When statesmen played him a double game, he paid them
back in their own coin with compound interest. Perhaps that is why
they hated him so heartily and blackened his memory. But amid all the
mad license of savage life, Radisson remained untainted. Other
explorers and statesmen, too, have left a trail of blood to perpetuate
their memory; Radisson never once spilled human blood needlessly, and
was beloved by the savages.
Memorial tablets commemorate other discoverers. Radisson needs none.
The Great Northwest is his monument for all time.
[1] Radisson's petition to the Hudson's Bay Company gives these amounts.

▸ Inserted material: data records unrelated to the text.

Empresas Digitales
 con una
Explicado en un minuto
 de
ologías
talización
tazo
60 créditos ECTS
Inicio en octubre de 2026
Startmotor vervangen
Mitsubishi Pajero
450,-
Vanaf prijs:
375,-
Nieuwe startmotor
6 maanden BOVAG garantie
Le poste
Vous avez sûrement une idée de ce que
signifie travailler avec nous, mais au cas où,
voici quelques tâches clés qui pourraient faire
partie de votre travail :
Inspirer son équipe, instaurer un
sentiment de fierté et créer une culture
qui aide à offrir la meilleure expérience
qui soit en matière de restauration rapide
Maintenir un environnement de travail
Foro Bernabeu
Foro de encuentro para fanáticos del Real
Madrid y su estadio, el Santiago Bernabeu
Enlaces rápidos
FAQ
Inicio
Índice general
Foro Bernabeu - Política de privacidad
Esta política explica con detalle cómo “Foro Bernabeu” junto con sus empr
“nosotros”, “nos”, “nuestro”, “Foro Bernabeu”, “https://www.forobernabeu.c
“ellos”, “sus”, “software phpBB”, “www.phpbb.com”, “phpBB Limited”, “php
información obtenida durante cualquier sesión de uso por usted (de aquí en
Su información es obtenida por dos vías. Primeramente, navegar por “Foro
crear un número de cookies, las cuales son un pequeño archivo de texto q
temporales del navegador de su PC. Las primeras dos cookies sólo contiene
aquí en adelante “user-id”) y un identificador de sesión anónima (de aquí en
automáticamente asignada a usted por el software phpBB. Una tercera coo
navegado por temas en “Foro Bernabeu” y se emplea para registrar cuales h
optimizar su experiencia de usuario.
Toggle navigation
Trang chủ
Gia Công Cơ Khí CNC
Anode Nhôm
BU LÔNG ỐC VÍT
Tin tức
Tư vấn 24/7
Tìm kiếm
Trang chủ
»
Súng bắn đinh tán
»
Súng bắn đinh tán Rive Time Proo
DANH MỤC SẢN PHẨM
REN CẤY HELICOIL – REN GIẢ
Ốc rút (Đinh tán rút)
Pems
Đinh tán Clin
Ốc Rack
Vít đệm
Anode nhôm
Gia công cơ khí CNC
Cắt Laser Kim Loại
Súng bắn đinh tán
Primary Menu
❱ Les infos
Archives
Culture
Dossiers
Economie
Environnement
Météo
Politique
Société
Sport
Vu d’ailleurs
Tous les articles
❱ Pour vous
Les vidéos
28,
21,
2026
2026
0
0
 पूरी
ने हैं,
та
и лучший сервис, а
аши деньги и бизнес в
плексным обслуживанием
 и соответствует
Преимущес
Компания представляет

[2] See State Papers quoted in Chapter VI. I need scarcely add that
Radisson did not steal a march on his patrons by secretly shipping furs
to Europe. This is only another of the innumerable slanders against
Radisson which State Papers disprove.
[3] It seems impossible that historians with the slightest regard for
truth should have branded this part of _Radisson's Relation_ as a
fabrication, too. Yet such is the case, and of writers whose books are
supposed to be reputable. Since parts of Radisson's life appeared in
the magazines, among many letters I received one from a well-known
historian which to put it mildly was furious at the acceptance of
_Radisson's Journal_ as authentic. In reply, I asked that historian
how many documents contemporaneous with Radisson's life he had
consulted before he branded so great an explorer as Radisson as a liar.